I was already doing this on arch but I wasn't aware of the fullscreen mode so I used matchbox as a simple fullscreen window manager.

> I always grin when I read the change log in the release notes of any window manager project. It begins by complaining that all other window managers are bloated, and that this one will be small and efficient, [...] and soon the project is just as big as the competition

I bet he doesn't grin thinking about how many things can Emacs do other than editing text. That said, I like people with peculiar workflows, they open up ideas and discussions.

p.s. xmonad + vim is the true way ;-)

Well, Emacs doesn't claim to be just a text editor. It's a living Lisp instance with text-editing utilities bolted on top of it.

I thought you were going to demonstrate x11-mode or something! Whew.

The 80's are back, except Emacs fails short of being Genera.
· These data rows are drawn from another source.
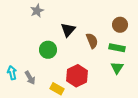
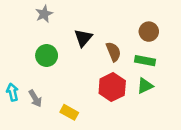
green circle: (48, 50) -> (47, 56), moved
green triangle: (117, 68) -> (145, 86), turned 32
red hexagon: (77, 76) -> (112, 87), moved

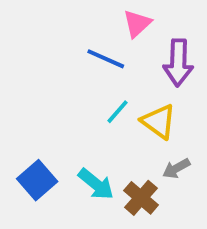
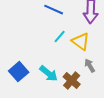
gray arrow: (176, 168) -> (90, 66), turned 88

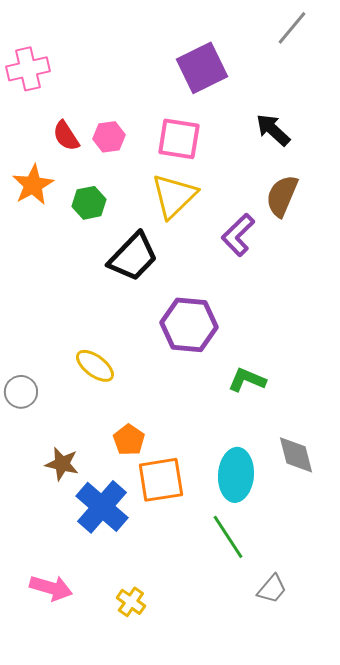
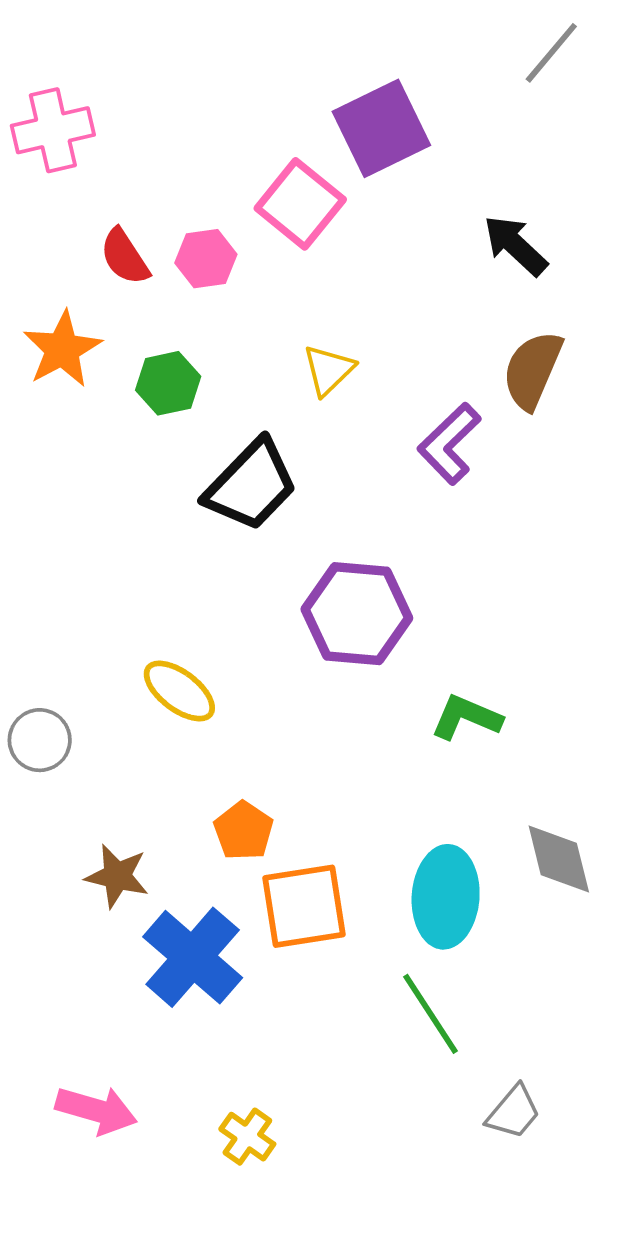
pink square: (179, 139) -> (300, 204), moved, turned 30
yellow triangle: (174, 196) -> (329, 370), size x0.6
Yeah, but it has the virtue of existing, unlike (sadly) Genera.

One of the reasons I like to use stumpwm (c.f. supra) is that I have an always-running Common Lisp process which I can connect to. I have some ideas about how to make it even cooler, but sadly I've not explored them yet.

Emacs isn't just a worse-is-better Lisp machine, it's a worst-is-better one.
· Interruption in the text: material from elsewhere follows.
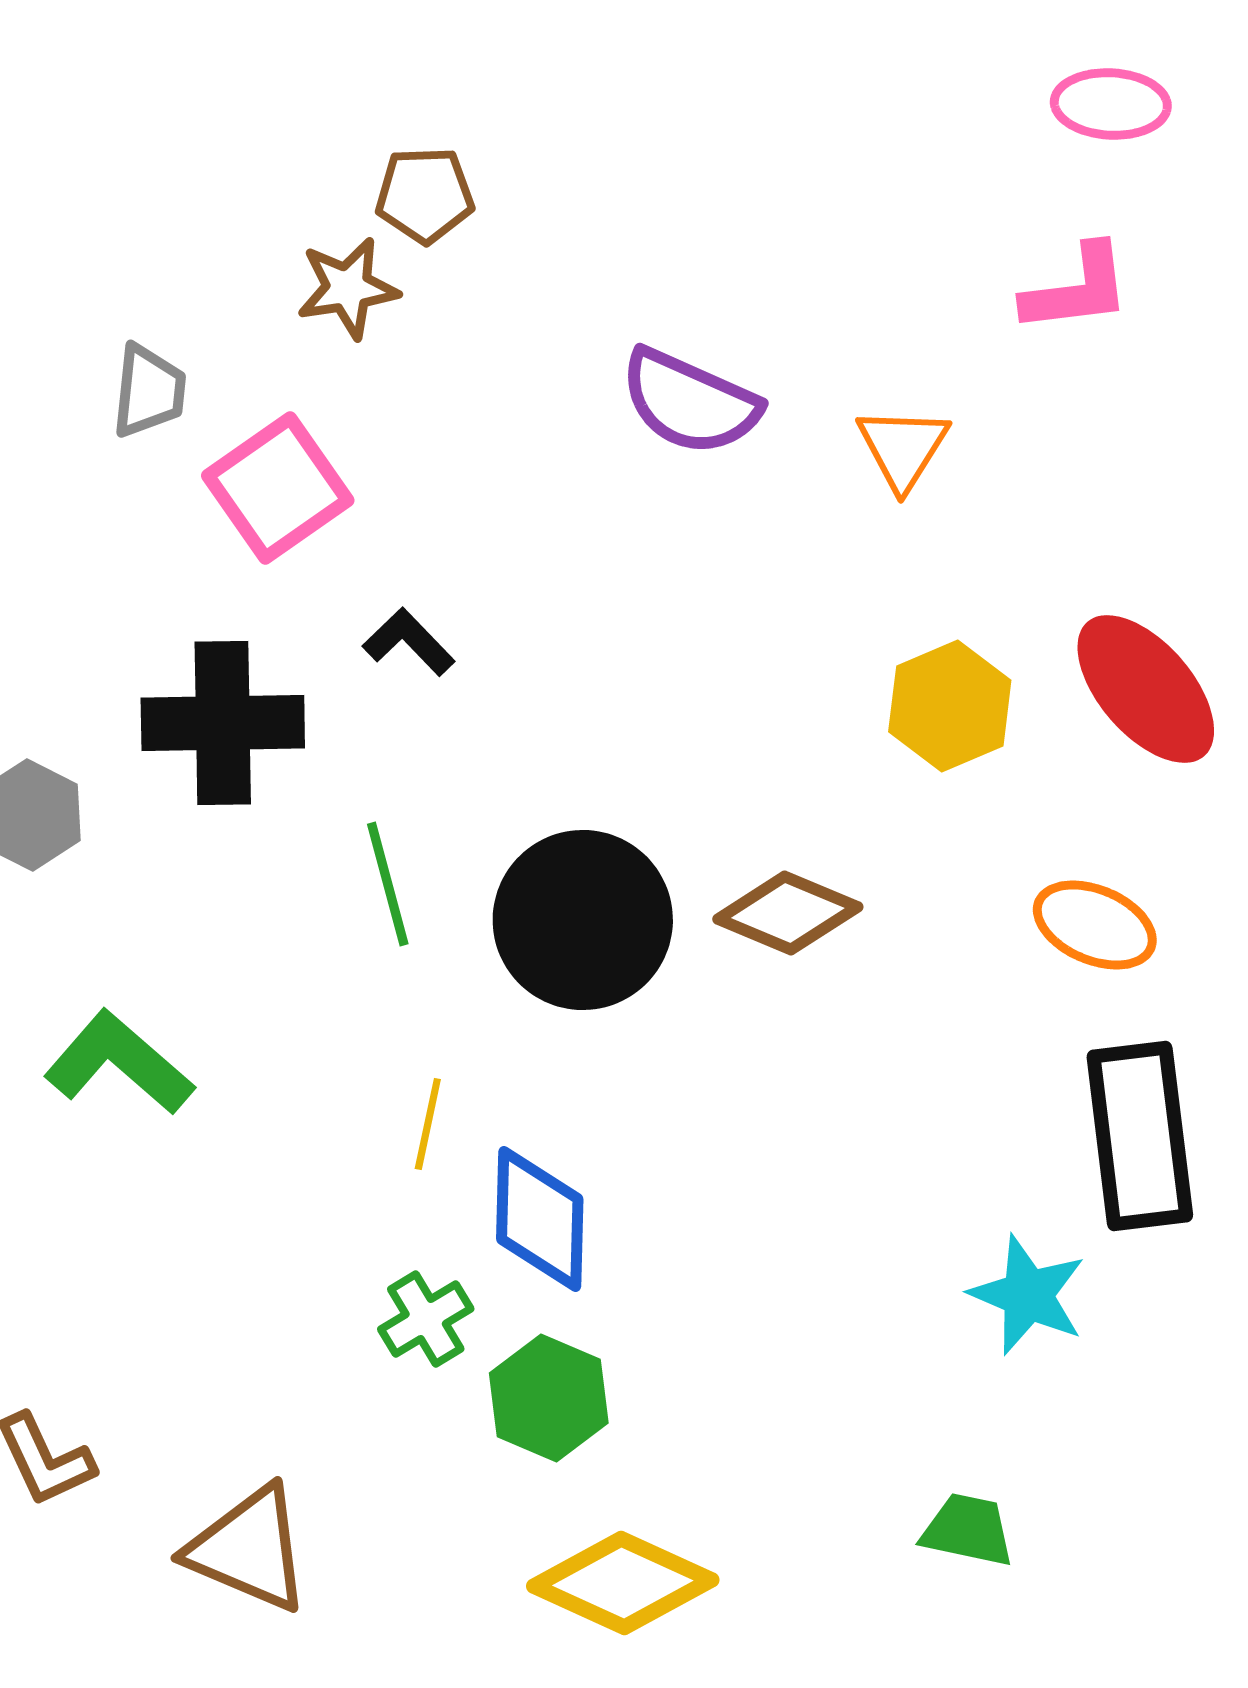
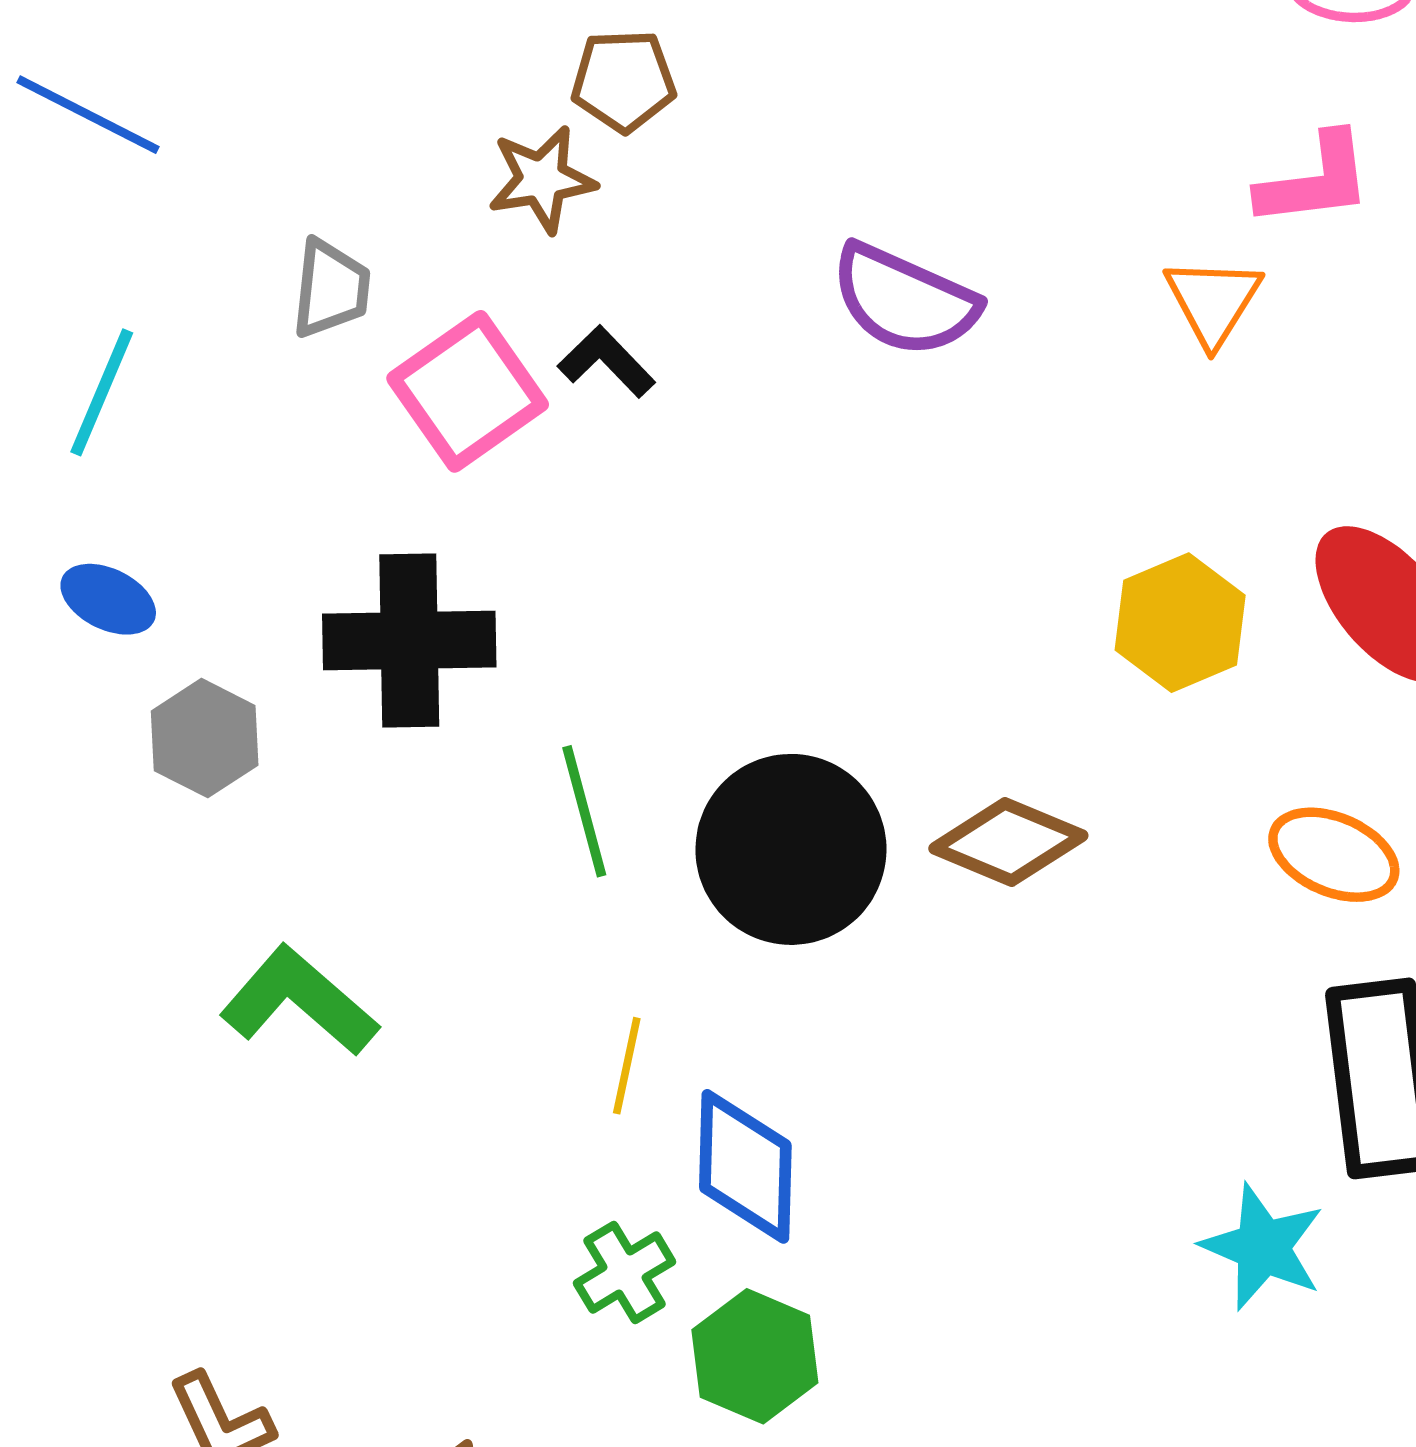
orange triangle: (903, 448) -> (1213, 301), moved
black L-shape: (409, 642) -> (606, 362), moved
Then, you can just think of it as a prototype that just working with text.

Does anyone know what theme he's using?

He mentioned Tomorrow Night in one of his YouTube videos. Don't know about his windows status bars tho.

Does it handle multiple screens?

everything but a good text editor... :P

emacs is my os and almost everything!

If only eshell was more usable. My favourite setup so far is i3 + emacs + xterm.

There's eshell, shell and term, each with tradeoffs (see on of my other comments). I have an external terminal running tmux and a bunch of curses programs (wicd-curses, alsamixer and cmus) but do everything else in shell mode or eshell mode.

To me, the killer feature of shell mode is the ability to manipulate the buffer contents like any other file. The killer feature of eshell is its built-in TRAMP support, for manipulating and opening remote files transparently. Eshell's lack of pipes makes shell mode my default though.

Does eshell lack pipes? I thought it had pipes and output redirection and lacked only input redirection.

What problems do you have with eshell?

Eshell is just awkward to use. And I'm a bit of a freak, I still need tektronix emulation sometimes.